My career and dreams were thrown off track. Instead of socializing, traveling, or dating, I spent several years of my life battling court cases and providing supporting documents. With each hearing as I sat in the courtroom where our fates were being determined, I started feeling less and less American and more and more an outsider. My circles now consisted primarily of Muslims, because those were the only people who understood, and in an effort to understand more about my own culture and religion, I applied to pursue my Master’s in Middle East Studies.
I learned a lot about American foreign policy and how it affected the Muslim world – how America pillaged, plundered, occupied and colonized the Muslim world to gain access to resources. My studies filled a gaping hole in my previously revisionist understanding of American history, and it was not a pretty picture. My desire to learn more led me to understand more about American hegemony and its victims only after I had become one myself.
Fast forward to present day. I have my own family now and I am still afraid of what the future will look like for my daughter. As people of color, the fantasy we once had of attaining the American dream, if ever that was real, was forever shattered. We enrolled her in an Islamic school – something I never thought I would do – not because we are particularly religious but because we felt that she needed to have a solid understanding of the part of her identity that will be used against her as she navigates her own life, because even though she is born and bred in the US, she will never really be fully American like her White counterparts.
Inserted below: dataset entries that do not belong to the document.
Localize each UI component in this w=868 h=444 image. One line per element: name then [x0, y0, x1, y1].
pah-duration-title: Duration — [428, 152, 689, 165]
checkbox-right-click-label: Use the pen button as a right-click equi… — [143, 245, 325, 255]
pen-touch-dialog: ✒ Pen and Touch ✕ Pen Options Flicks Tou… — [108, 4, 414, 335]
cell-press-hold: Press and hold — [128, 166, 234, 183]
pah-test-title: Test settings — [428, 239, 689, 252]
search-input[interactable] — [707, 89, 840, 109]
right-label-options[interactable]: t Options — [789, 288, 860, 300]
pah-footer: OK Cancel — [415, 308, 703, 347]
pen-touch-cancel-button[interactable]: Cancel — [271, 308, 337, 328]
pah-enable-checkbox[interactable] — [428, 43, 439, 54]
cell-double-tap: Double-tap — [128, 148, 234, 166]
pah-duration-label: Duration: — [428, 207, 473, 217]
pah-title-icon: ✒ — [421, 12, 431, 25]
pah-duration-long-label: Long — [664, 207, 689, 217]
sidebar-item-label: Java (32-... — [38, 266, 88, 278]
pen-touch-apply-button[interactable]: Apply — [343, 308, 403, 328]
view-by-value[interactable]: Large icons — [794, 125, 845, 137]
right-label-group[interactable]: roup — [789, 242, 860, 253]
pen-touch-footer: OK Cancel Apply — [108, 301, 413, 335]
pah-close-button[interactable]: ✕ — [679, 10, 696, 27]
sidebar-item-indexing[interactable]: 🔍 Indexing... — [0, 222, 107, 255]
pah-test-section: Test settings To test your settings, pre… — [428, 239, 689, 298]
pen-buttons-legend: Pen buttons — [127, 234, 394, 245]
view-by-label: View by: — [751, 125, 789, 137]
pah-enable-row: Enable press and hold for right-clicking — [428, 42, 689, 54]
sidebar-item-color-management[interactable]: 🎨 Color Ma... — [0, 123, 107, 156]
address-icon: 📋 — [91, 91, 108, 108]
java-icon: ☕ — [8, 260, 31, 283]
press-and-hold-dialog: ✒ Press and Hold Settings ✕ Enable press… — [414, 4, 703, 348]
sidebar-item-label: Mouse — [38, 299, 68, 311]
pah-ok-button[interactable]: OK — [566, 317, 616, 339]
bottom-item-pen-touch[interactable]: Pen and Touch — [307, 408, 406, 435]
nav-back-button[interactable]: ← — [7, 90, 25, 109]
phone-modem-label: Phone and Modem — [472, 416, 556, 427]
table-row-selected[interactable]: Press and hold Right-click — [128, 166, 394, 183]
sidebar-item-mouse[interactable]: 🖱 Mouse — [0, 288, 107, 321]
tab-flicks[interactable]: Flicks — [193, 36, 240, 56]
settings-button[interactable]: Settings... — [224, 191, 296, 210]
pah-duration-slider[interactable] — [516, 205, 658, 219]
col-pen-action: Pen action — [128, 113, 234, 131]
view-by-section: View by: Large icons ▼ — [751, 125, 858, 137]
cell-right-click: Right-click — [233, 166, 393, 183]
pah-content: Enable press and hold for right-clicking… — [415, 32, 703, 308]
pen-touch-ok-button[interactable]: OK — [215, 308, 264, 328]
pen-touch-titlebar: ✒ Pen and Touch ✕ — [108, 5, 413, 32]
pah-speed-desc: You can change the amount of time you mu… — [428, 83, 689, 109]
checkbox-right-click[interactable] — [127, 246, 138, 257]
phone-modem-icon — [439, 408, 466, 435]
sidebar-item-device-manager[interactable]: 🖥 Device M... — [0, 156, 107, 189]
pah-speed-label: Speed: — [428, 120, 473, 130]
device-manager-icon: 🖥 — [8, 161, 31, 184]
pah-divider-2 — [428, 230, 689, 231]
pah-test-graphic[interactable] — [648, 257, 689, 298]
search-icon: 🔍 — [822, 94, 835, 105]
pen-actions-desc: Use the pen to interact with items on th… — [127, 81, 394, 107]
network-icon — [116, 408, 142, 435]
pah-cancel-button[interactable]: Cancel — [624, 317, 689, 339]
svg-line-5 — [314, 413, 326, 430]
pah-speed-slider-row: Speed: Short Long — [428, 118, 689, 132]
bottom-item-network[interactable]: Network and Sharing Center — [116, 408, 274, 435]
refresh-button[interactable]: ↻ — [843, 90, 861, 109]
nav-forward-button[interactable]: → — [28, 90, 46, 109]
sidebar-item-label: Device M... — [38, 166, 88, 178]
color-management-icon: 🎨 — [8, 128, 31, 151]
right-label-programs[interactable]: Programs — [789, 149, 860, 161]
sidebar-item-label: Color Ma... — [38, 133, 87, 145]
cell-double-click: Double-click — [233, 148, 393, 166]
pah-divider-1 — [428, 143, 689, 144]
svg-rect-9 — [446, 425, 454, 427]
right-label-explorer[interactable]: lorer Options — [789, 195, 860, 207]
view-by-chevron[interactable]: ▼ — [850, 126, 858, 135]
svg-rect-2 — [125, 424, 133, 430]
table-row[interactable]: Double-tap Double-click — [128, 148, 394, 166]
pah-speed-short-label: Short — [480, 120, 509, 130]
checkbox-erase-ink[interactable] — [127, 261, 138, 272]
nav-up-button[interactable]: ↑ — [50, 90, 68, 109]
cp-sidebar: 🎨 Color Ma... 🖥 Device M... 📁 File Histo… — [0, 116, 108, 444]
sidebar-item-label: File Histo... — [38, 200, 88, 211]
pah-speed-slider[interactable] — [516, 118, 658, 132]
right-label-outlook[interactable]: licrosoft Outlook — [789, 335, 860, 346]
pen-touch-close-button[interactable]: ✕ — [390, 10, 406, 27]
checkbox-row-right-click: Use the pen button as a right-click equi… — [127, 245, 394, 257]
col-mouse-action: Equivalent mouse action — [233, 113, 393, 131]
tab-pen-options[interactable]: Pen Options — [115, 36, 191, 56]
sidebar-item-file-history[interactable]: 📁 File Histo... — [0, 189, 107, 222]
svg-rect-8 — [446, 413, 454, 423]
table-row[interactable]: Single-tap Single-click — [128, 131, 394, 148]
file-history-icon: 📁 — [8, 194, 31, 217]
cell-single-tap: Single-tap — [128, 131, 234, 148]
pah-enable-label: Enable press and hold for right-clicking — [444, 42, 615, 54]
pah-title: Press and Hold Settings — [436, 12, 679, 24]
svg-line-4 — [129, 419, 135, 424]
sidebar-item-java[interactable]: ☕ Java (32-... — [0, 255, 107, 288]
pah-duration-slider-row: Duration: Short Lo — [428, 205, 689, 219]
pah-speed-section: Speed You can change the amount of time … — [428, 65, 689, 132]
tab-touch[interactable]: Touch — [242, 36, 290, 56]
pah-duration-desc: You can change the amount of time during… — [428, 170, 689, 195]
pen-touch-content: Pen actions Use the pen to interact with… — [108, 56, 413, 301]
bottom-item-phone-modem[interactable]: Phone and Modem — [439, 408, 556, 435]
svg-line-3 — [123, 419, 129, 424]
I do not shelter my daughter from the injustices we hear, read about, or see in the world today. We cannot afford that luxury. Instead I talk to her about the ways things should be – that policies and laws should be based on human rights first and foremost. Even at a tender age, she knows that all humans are equal regardless of skin color, religious or personal affiliation and we teach her to stand up to injustice wherever it may be, so that regardless of our experiences today, we can hope for a better tomorrow. Without justice and equality for all, there can never be peace.